• Data section:

• • • •

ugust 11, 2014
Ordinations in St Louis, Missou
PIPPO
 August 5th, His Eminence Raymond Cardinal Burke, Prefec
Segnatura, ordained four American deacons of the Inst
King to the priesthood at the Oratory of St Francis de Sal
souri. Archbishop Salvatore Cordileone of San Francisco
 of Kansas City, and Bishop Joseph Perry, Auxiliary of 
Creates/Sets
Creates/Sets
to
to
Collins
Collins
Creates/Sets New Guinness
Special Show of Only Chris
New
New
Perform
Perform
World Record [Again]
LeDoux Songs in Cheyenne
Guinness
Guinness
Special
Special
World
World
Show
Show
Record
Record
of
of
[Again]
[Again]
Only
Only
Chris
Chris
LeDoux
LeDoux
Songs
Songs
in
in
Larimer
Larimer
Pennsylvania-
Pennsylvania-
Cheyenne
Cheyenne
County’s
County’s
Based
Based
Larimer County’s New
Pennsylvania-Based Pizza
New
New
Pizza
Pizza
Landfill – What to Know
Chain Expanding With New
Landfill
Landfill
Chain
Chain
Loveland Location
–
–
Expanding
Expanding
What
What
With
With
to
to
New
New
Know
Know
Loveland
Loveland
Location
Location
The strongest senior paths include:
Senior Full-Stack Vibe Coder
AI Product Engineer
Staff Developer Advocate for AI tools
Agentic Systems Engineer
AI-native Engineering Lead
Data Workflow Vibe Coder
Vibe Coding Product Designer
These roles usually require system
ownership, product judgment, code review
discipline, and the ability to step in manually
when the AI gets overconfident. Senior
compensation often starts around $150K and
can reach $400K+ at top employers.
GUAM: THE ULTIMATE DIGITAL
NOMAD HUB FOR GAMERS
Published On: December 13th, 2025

• • • •

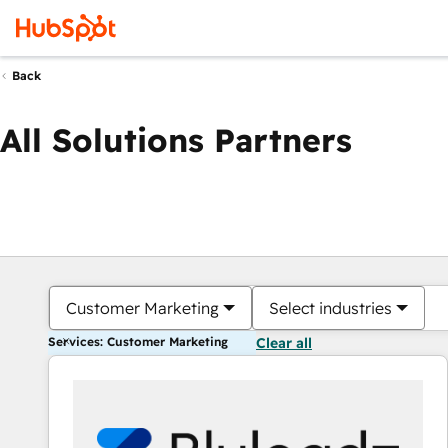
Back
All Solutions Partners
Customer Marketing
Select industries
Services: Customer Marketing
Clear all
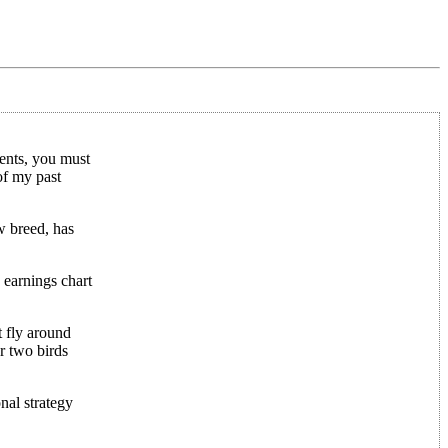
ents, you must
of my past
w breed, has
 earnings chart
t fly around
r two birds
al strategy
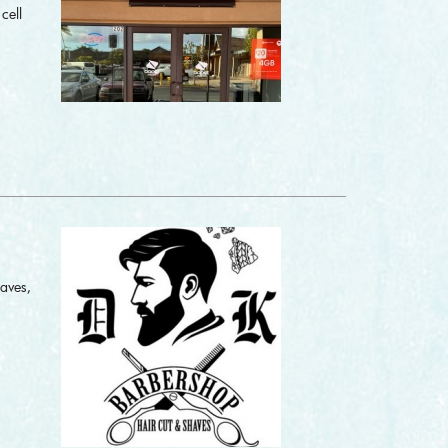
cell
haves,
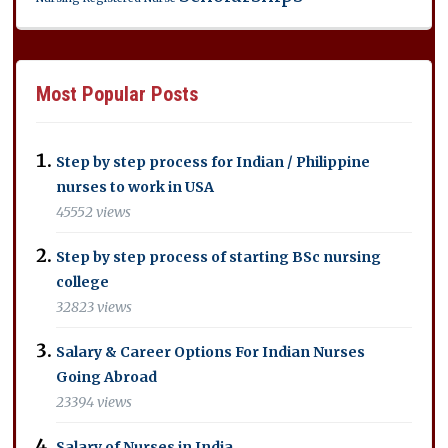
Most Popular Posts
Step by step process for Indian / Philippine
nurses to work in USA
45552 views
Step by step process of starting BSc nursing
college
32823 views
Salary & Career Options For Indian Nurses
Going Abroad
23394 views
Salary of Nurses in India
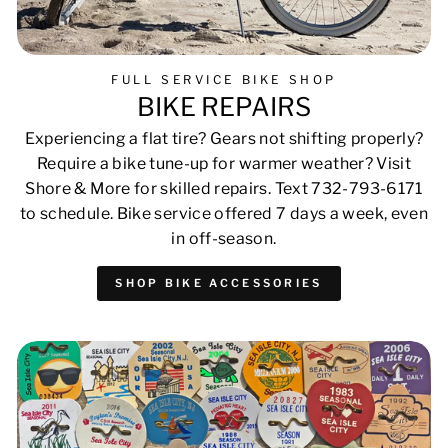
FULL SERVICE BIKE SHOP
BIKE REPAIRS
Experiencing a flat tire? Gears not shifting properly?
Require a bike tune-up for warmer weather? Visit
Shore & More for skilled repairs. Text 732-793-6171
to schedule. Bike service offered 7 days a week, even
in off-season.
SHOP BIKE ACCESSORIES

• • • •

• Task to carry out: Everything above from the line containing "ugust 11, 2014" down to the line containing "These roles usually require system" is to be transcribed exactly, with both of those lines included and nothing else added.

• Written response:
ugust 11, 2014
Ordinations in St Louis, Missou
PIPPO
 August 5th, His Eminence Raymond Cardinal Burke, Prefec
Segnatura, ordained four American deacons of the Inst
King to the priesthood at the Oratory of St Francis de Sal
souri. Archbishop Salvatore Cordileone of San Francisco
 of Kansas City, and Bishop Joseph Perry, Auxiliary of 
Creates/Sets
Creates/Sets
to
to
Collins
Collins
Creates/Sets New Guinness
Special Show of Only Chris
New
New
Perform
Perform
World Record [Again]
LeDoux Songs in Cheyenne
Guinness
Guinness
Special
Special
World
World
Show
Show
Record
Record
of
of
[Again]
[Again]
Only
Only
Chris
Chris
LeDoux
LeDoux
Songs
Songs
in
in
Larimer
Larimer
Pennsylvania-
Pennsylvania-
Cheyenne
Cheyenne
County’s
County’s
Based
Based
Larimer County’s New
Pennsylvania-Based Pizza
New
New
Pizza
Pizza
Landfill – What to Know
Chain Expanding With New
Landfill
Landfill
Chain
Chain
Loveland Location
–
–
Expanding
Expanding
What
What
With
With
to
to
New
New
Know
Know
Loveland
Loveland
Location
Location
The strongest senior paths include:
Senior Full-Stack Vibe Coder
AI Product Engineer
Staff Developer Advocate for AI tools
Agentic Systems Engineer
AI-native Engineering Lead
Data Workflow Vibe Coder
Vibe Coding Product Designer
These roles usually require system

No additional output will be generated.